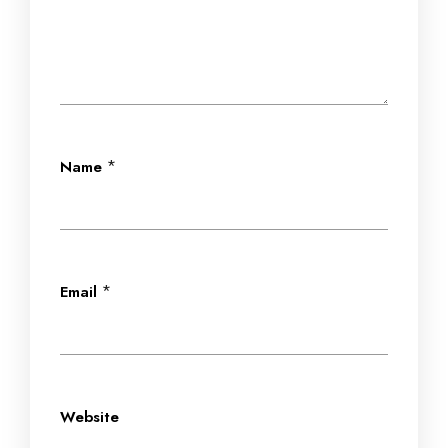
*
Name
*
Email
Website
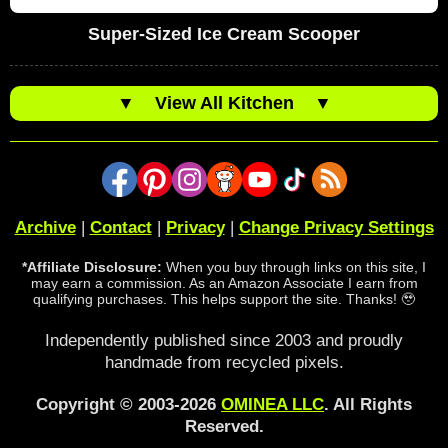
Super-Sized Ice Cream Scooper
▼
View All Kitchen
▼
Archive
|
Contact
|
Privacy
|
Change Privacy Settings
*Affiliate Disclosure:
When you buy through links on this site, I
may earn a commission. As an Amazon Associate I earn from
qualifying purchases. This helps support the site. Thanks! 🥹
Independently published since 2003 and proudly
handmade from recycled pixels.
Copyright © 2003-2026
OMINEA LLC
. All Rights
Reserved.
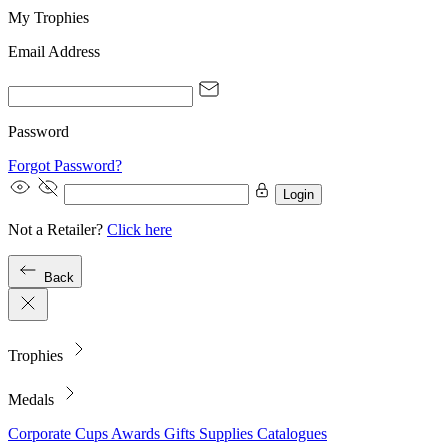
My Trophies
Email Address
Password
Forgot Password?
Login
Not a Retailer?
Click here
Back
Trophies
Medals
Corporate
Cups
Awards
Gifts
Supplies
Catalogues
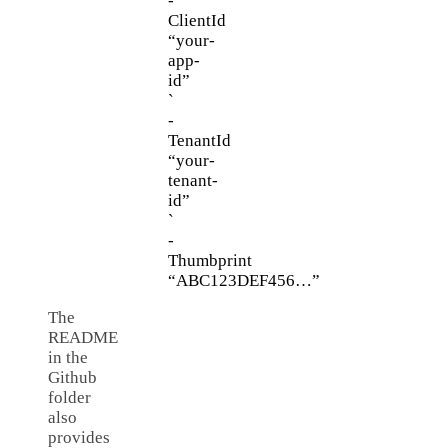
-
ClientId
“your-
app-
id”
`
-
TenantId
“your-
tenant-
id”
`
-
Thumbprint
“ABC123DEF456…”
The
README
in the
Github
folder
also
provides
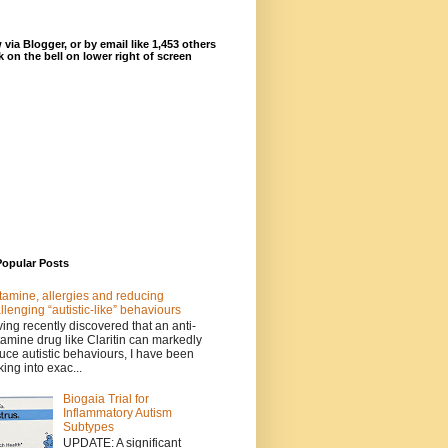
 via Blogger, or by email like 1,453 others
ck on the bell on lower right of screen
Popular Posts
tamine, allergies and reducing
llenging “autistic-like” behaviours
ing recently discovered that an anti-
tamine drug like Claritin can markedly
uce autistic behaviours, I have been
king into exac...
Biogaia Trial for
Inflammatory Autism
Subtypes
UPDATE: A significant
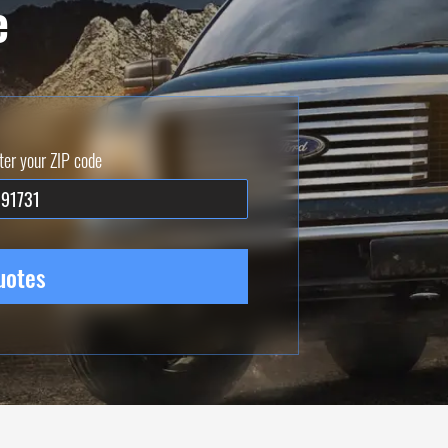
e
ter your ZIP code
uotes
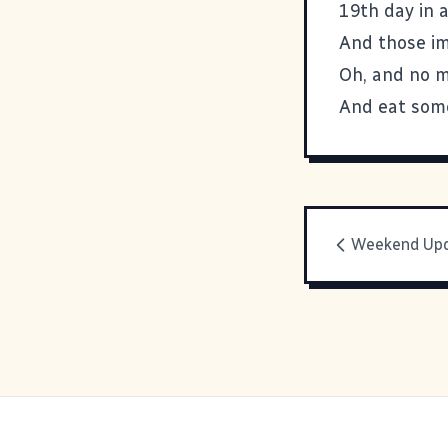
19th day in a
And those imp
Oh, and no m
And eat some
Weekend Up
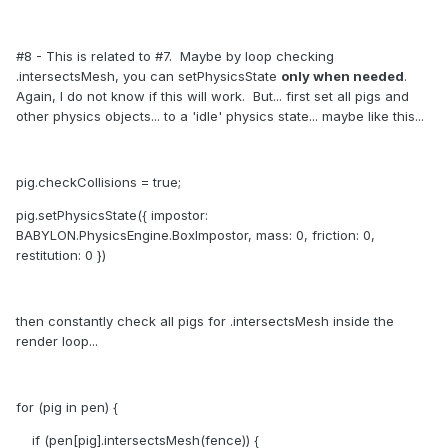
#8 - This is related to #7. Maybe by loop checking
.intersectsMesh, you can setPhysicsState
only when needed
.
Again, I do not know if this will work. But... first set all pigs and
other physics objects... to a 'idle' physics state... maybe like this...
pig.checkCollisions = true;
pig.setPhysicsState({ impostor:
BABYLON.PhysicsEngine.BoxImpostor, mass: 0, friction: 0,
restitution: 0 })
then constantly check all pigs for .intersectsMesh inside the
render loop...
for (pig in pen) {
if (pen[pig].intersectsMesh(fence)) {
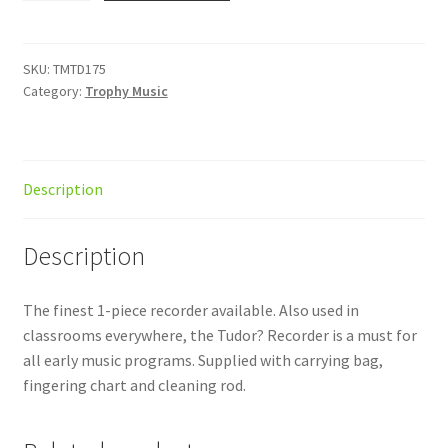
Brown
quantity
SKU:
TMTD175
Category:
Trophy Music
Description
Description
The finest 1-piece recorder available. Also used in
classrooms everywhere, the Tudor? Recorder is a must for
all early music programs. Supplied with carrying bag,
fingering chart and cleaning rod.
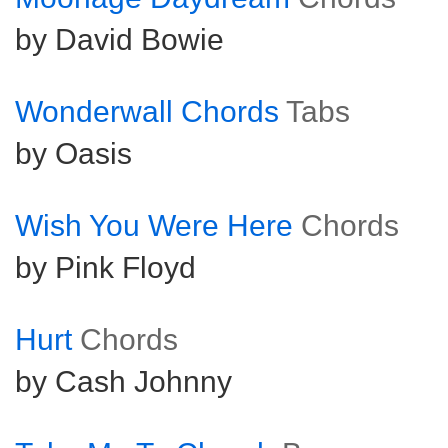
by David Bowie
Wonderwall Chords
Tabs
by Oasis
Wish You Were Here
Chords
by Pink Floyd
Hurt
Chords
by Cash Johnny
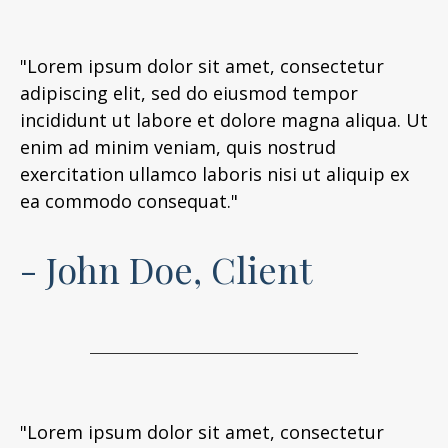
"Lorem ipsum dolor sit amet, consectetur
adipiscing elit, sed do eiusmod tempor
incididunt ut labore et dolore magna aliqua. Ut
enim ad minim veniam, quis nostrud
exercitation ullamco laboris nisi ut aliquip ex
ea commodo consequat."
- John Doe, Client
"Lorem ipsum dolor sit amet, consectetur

________________

→ **What is required**
Exact copies of the lines from the one containing "exercitation ullamco laboris" through the final line of the records are all the answer should hold.

→ **Answer section**
exercitation ullamco laboris nisi ut aliquip ex
ea commodo consequat."
- John Doe, Client
"Lorem ipsum dolor sit amet, consectetur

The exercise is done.